DATA SUPPLIED:
────────

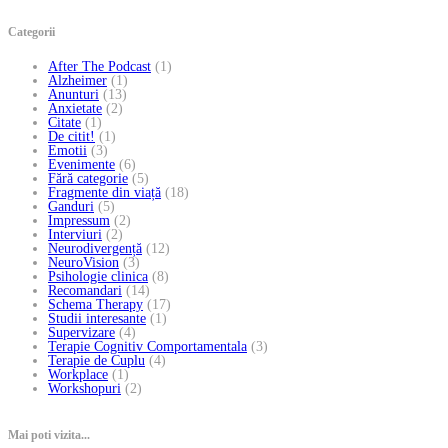
Categorii
After The Podcast
(1)
Alzheimer
(1)
Anunturi
(13)
Anxietate
(2)
Citate
(1)
De citit!
(1)
Emotii
(3)
Evenimente
(6)
Fără categorie
(5)
Fragmente din viață
(18)
Ganduri
(5)
Impressum
(2)
Interviuri
(2)
Neurodivergență
(12)
NeuroVision
(3)
Psihologie clinica
(8)
Recomandari
(14)
Schema Therapy
(17)
Studii interesante
(1)
Supervizare
(4)
Terapie Cognitiv Comportamentala
(3)
Terapie de Cuplu
(4)
Workplace
(1)
Workshopuri
(2)
Mai poti vizita...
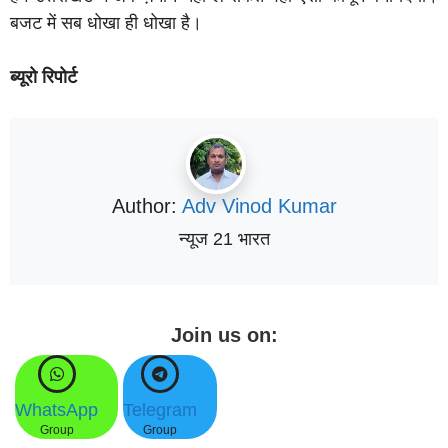
बजट में सब धोखा ही धोखा है।
ब्यूरो रिपोर्ट
Author:
Adv Vinod Kumar
न्यूज 21 भारत
Join us on:
WhatsApp
Telegram
Group
Group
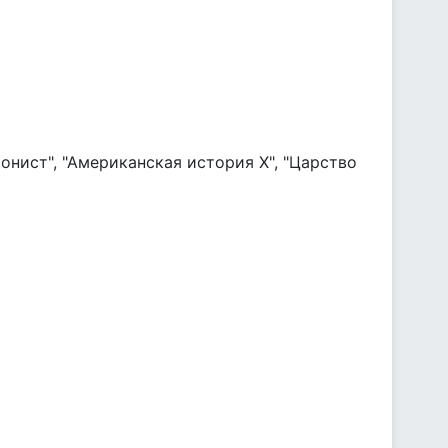
онист", "Американская история Х", "Царство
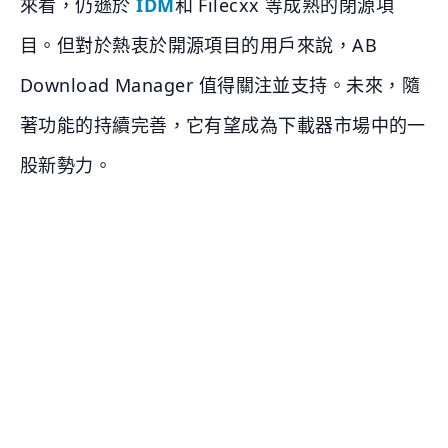
來看，仍遜於
IDM
和 Filecxx 等成熟的閉源項
目。但對於熱衷於開源項目的用戶來說，AB
Download Manager 值得關注並支持。未來，隨
著功能的持續完善，它有望成為下載器市場中的一
股新勢力。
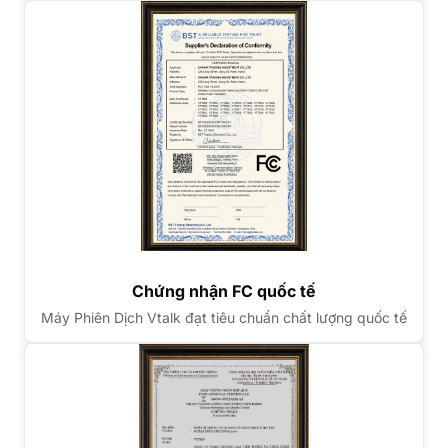
Chứng nhận FC quốc tế
Máy Phiên Dịch Vtalk đạt tiêu chuẩn chất lượng quốc tế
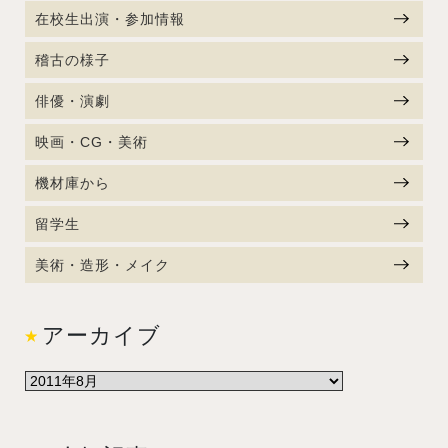
在校生出演・参加情報
稽古の様子
俳優・演劇
映画・CG・美術
機材庫から
留学生
美術・造形・メイク
アーカイブ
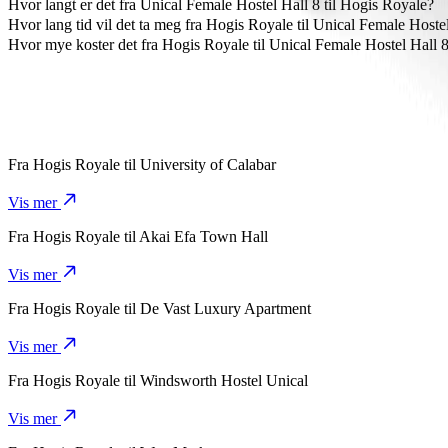
Den rimeligste måten å reise fra Hogis Royale til Unical Female Hos
Hvor langt er det fra Unical Female Hostel Hall 8 til Hogis Royale?
Unical Female Hostel Hall 8 er omtrent 6,6 km fra Hogis Royale.
Hvor lang tid vil det ta meg fra Hogis Royale til Unical Female Hoste
Det tar omtrent 14 min fra Hogis Royale til Unical Female Hostel Hal
Hvor mye koster det fra Hogis Royale til Unical Female Hostel Hall 
Prisen fra Hogis Royale til Unical Female Hostel Hall 8 med Bolt 
Fra
Hogis Royale
til
University of Calabar
Vis mer
Fra
Hogis Royale
til
Akai Efa Town Hall
Vis mer
Fra
Hogis Royale
til
De Vast Luxury Apartment
Vis mer
Fra
Hogis Royale
til
Windsworth Hostel Unical
Vis mer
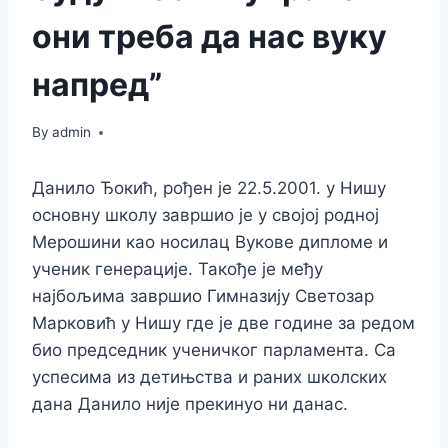
они треба да нас вуку
напред”
By
admin
Данило Ђокић, рођен је 22.5.2001. у Нишу
основну школу завршио је у својој родној
Мерошини као носилац Вукове дипломе и
ученик генерације. Такође је међу
најбољима завршио Гимназију Светозар
Марковић у Нишу где је две године за редом
био председник ученичког парламента. Са
успесима из детињства и раних школских
дана Данило није прекинуо ни данас.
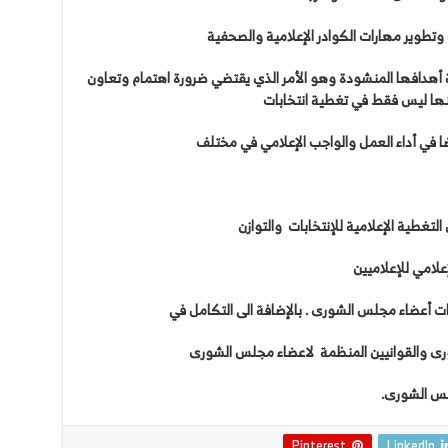
وتطوير
مهارات
الكوادر
الإعلامية
والصحفية
أهدافها
المنشودة
وهو
الأمر
الذي
يقتضي
ضرورة
اهتمام
وتعاون
ها
ليس
فقط
في
تغطية
انتخابات
ا
في
أداء
العمل
والواجب
الإعلامي
في
مختلف
التغطية
الإعلامية
للإنتخابات
والتوازن
إعلامي
للإعلاميين
ات
أعضاء
مجلس
الشورى
.
بالإضافة
الى
التكامل
في
رى
والقوانيين
المنظمة
لاعضاء
مجلس
الشورى
س
الشورى
.
Pinterest
LinkedIn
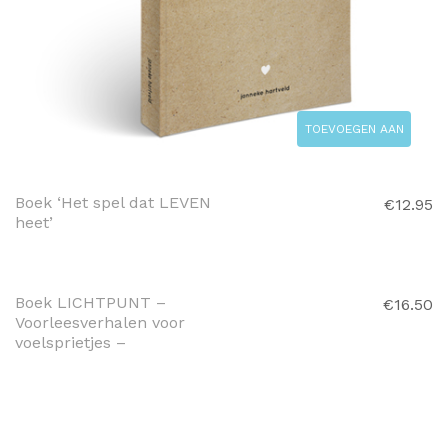
TOEVOEGEN AAN
WINKELWAGEN
Boek ‘Het spel dat LEVEN
€
12.95
heet’
TOEVOEGEN AAN
WINKELWAGEN
Boek LICHTPUNT –
€
16.50
Voorleesverhalen voor
voelsprietjes –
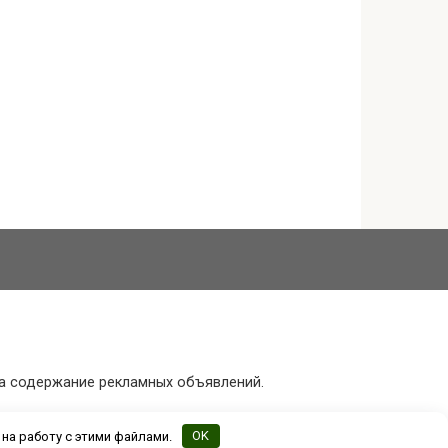
за содержание рекламных объявлений.
 на работу с этими файлами.
OK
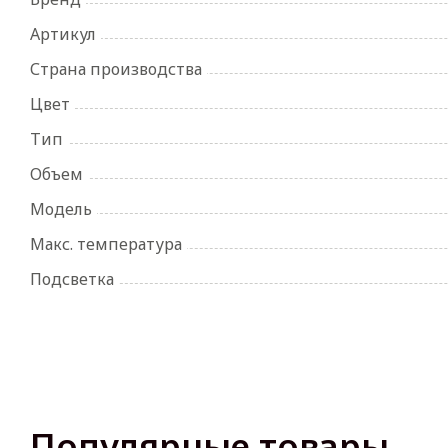
Артикул
Страна производства
Цвет
Тип
Объем
Модель
Макс. температура
Подсветка
Популярные товары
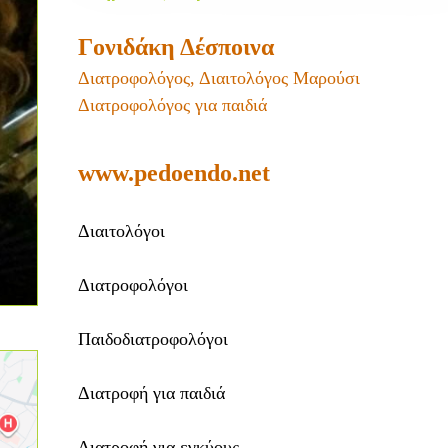
Γονιδάκη Δέσποινα
Διατροφολόγος, Διαιτολόγος Μαρούσι
Διατροφολόγος για παιδιά
www.pedoendo.net
Διαιτολόγοι
Διατροφολόγοι
Παιδοδιατροφολόγοι
Διατροφή για παιδιά
Διατροφή για εγκύους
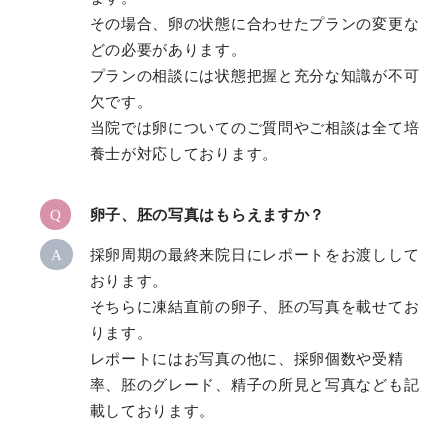
その場合、卵の状態に合わせたプランの変更な
どの必要があります。
プランの相談には状態把握と充分な知識が不可
欠です。
当院では卵についてのご質問やご相談は全て培
養士が対応しております。
Q
卵子、胚の写真はもらえますか？
A
採卵周期の最終来院日にレポートをお渡しして
おります。
そちらに凍結直前の卵子、胚の写真を載せてお
ります。
レポートにはお写真の他に、採卵個数や受精
率、胚のグレード、精子の所見と写真なども記
載しております。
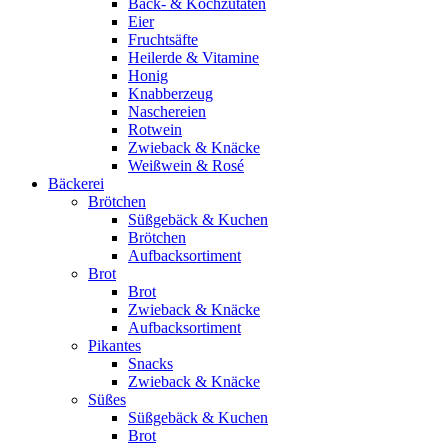
Back- & Kochzutaten
Eier
Fruchtsäfte
Heilerde & Vitamine
Honig
Knabberzeug
Naschereien
Rotwein
Zwieback & Knäcke
Weißwein & Rosé
Bäckerei
Brötchen
Süßgebäck & Kuchen
Brötchen
Aufbacksortiment
Brot
Brot
Zwieback & Knäcke
Aufbacksortiment
Pikantes
Snacks
Zwieback & Knäcke
Süßes
Süßgebäck & Kuchen
Brot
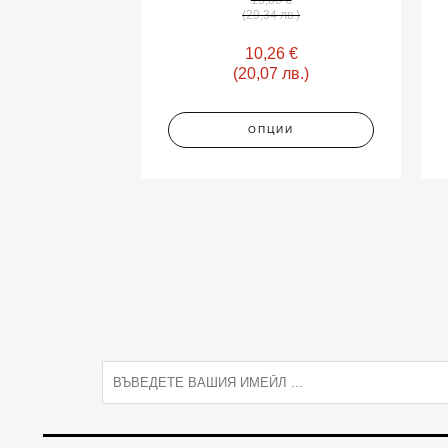
(29,34 лв.)
10,26
€
(20,07 лв.)
ОПЦИИ
E
m
a
i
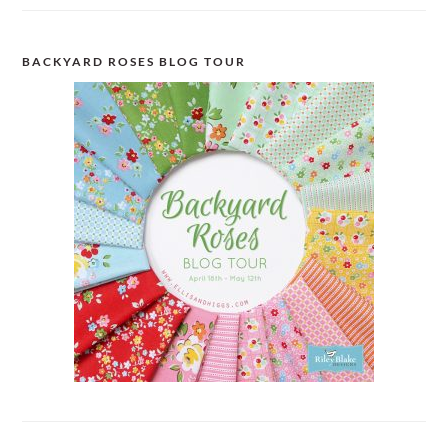
BACKYARD ROSES BLOG TOUR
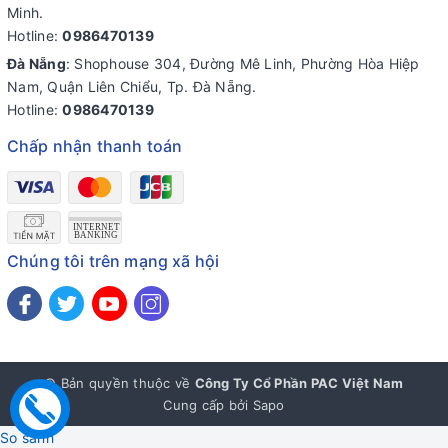
Minh.
Hotline:
0986470139
Đà Nẵng
: Shophouse 304, Đường Mê Linh, Phường Hòa Hiệp
Nam, Quận Liên Chiểu, Tp. Đà Nẵng.
Hotline:
0986470139
Chấp nhận thanh toán
Chúng tôi trên mạng xã hội
© Bản quyền thuộc về
Công Ty Cổ Phần PAC Việt Nam
Cung cấp bởi
Sapo
So sánh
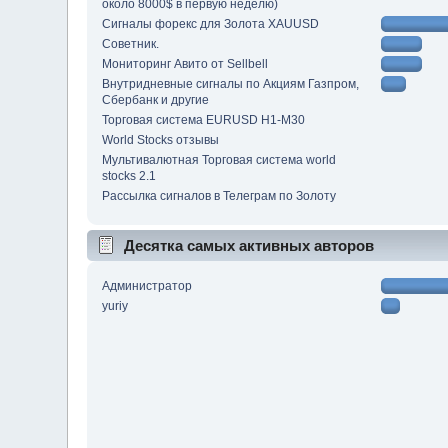
около 8000$ в первую неделю)
Сигналы форекс для Золота XAUUSD
Советник.
Мониторинг Авито от Sellbell
Внутридневные сигналы по Акциям Газпром,
Сбербанк и другие
Торговая система EURUSD Н1-М30
World Stocks отзывы
Мультивалютная Торговая система world
stocks 2.1
Рассылка сигналов в Телеграм по Золоту
Десятка самых активных авторов
Администратор
yuriy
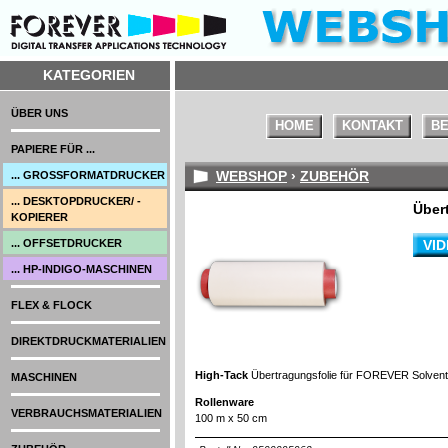
KATEGORIEN
ÜBER UNS
HOME
KONTAKT
BE
PAPIERE FÜR ...
WEBSHOP
›
ZUBEHÖR
... GROSSFORMATDRUCKER
... DESKTOPDRUCKER/ -
Über
KOPIERER
... OFFSETDRUCKER
VI
... HP-INDIGO-MASCHINEN
FLEX & FLOCK
DIREKTDRUCKMATERIALIEN
High-Tack
Übertragungsfolie für FOREVER Solven
MASCHINEN
Rollenware
VERBRAUCHSMATERIALIEN
100 m x 50 cm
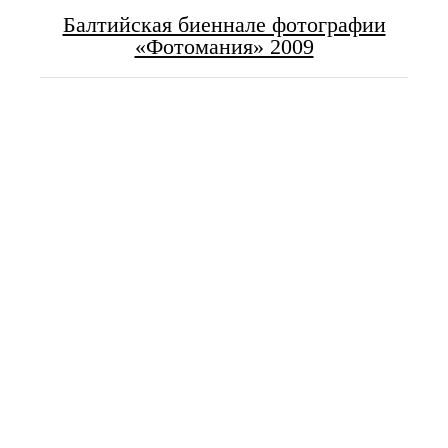
Балтийская биеннале фотографии
«Фотомания» 2009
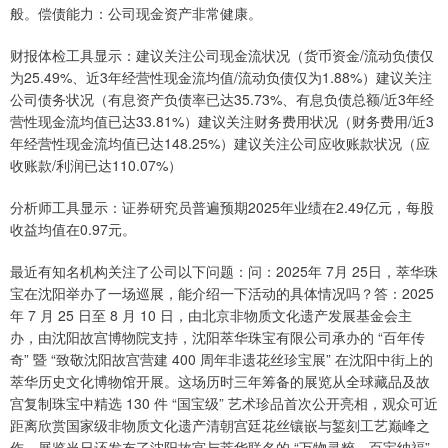
般。偿债能力：公司现金资产非常健康。
财报体检工具显示：建议关注公司现金流状况（货币资金/流动负债仅
为25.49%、近3年经营性现金流均值/流动负债仅为1.88%）建议关注
公司债务状况（有息资产负债率已达35.73%、有息负债总额/近3年经
营性现金流均值已达33.81%）建议关注财务费用状况（财务费用/近3
年经营性现金流均值已达148.25%）建议关注公司应收账款状况（应
收账款/利润已达110.07%）
分析师工具显示：证券研究员普遍预期2025年业绩在2.49亿元，每股
收益均值在0.97元。
最近有知名机构关注了公司以下问题：问：2025年 7月 25日，萃华珠
宝在沈阳举办了一场巡展，能介绍一下活动的具体情况吗？答：2025
年 7 月 25 日至 8 月 10 日，由北京非物质文化遗产发展基金会主
办，由沈阳故宫博物院支持，沈阳萃华珠宝有限公司承办的 “百年传
奇” 暨 “致敬沈阳故宫营建 400 周年非遗花丝珍宝展” 在沈阳中街上的
萃华历史文化博物馆开展。这场历时三年筹备的展览从全球藏品及故
宫复制珠宝中精选 130 件 “国宝级” 艺术珍品首次公开亮相，观众可近
距离欣赏国家级非物质文化遗产清朝宫廷花丝镶嵌与錾刻工艺巅峰之
作，展览当日还发布了沈阳故宫与萃华联名的 “万物灵粹，百宝纳福”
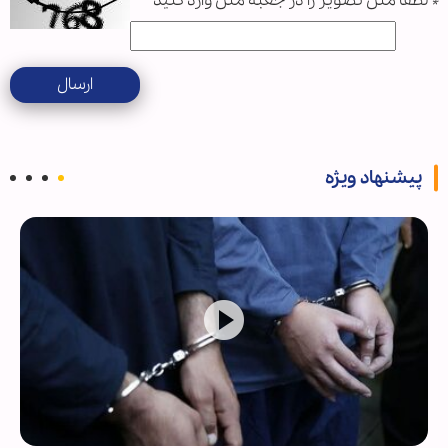
*
لطفا متن تصویر را در جعبه متن وارد کنید
ارسال
پیشنهاد ویژه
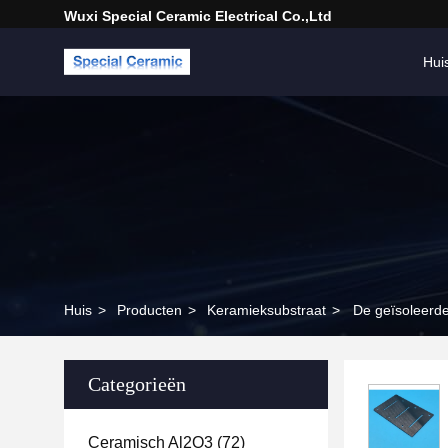
Wuxi Special Ceramic Electrical Co.,Ltd
Hui
Huis
>
Producten
>
Keramieksubstraat
>
De geïsoleerd
Categorieën
Ceramisch Al2O3
(72)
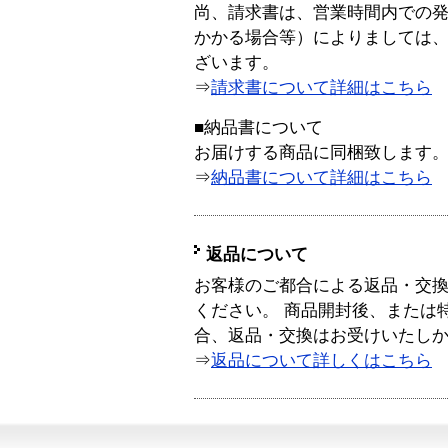
尚、請求書は、営業時間内での
かかる場合等）によりましては
ざいます。
⇒
請求書について詳細はこちら
■納品書について
お届けする商品に同梱致します
⇒
納品書について詳細はこちら
返品について
お客様のご都合による返品・交
ください。 商品開封後、または
合、返品・交換はお受けいたし
⇒
返品について詳しくはこちら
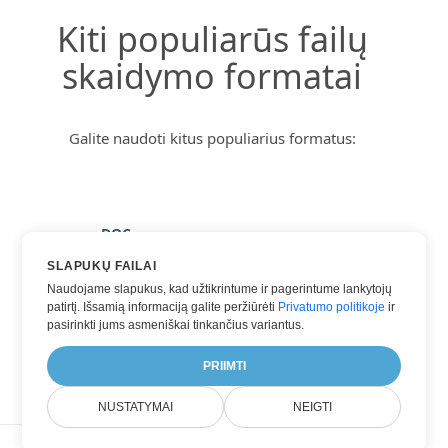
Kiti populiarūs failų
skaidymo formatai
Galite naudoti kitus populiarius formatus:
DOC
DOCX
SLAPUKŲ FAILAI
Naudojame slapukus, kad užtikrintume ir pagerintume lankytojų
PDF
patirtį. Išsamią informaciją galite peržiūrėti
Privatumo politikoje
ir
TXT
pasirinkti jums asmeniškai tinkančius variantus.
WORD
PRIIMTI
NUSTATYMAI
NEIGTI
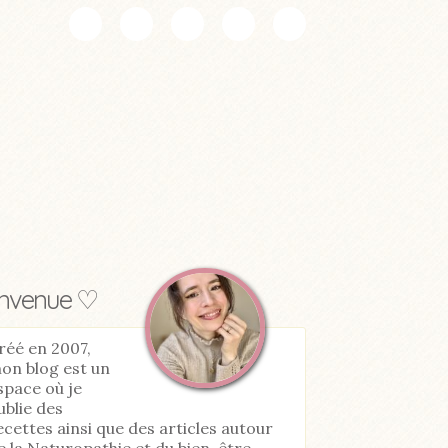
envenue ♡
réé en 2007,
on blog est un
space où je
ublie des
ecettes ainsi que des articles autour
e la Naturopathie et du bien-être.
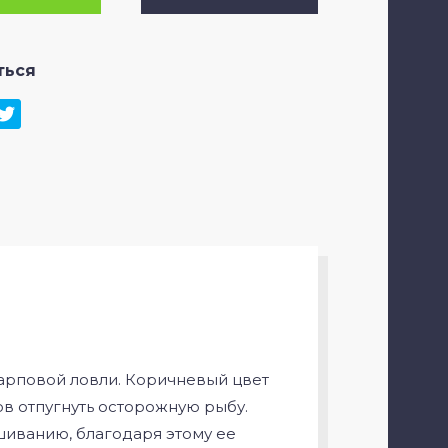
ться
карповой ловли. Коричневый цвет
ов отпугнуть осторожную рыбу.
шиванию, благодаря этому ее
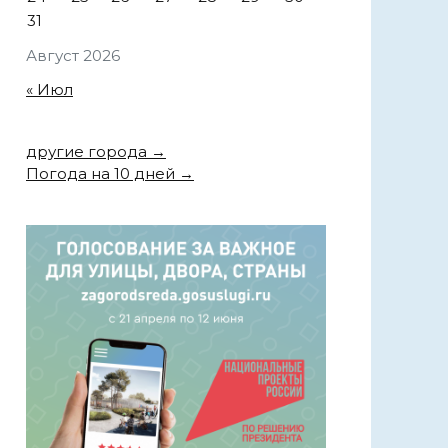
31
Август 2026
« Июл
другие города →
Погода на 10 дней →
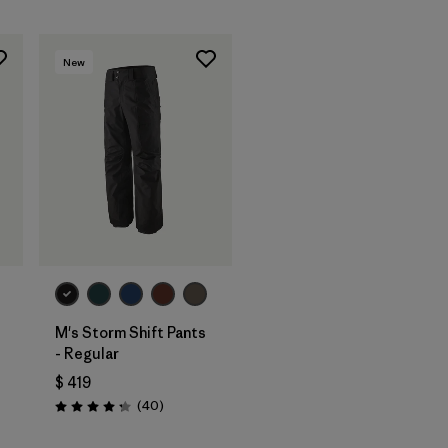
New
M's Storm Shift Pants
- Regular
$ 419
ios
Comentarios
(40
)
Valoración: 4.3 / 5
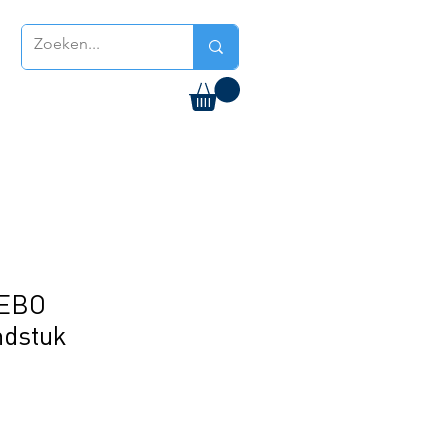
SEBO
dstuk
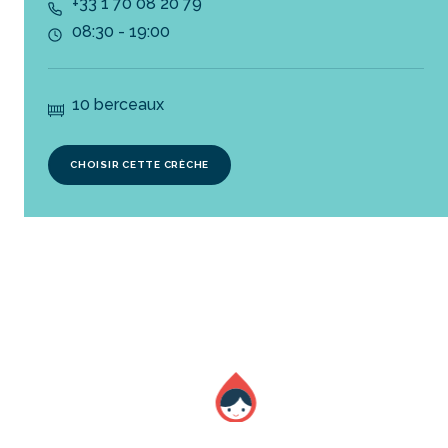
+33 1 70 08 20 79
08:30 - 19:00
10 berceaux
CHOISIR CETTE CRÈCHE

────────

DIRECTIONS: Show each line of the data that contains the string "система".

WRITTEN SOLUTION:
Торговая система EURUSD Н1-М30
Мультивалютная Торговая система world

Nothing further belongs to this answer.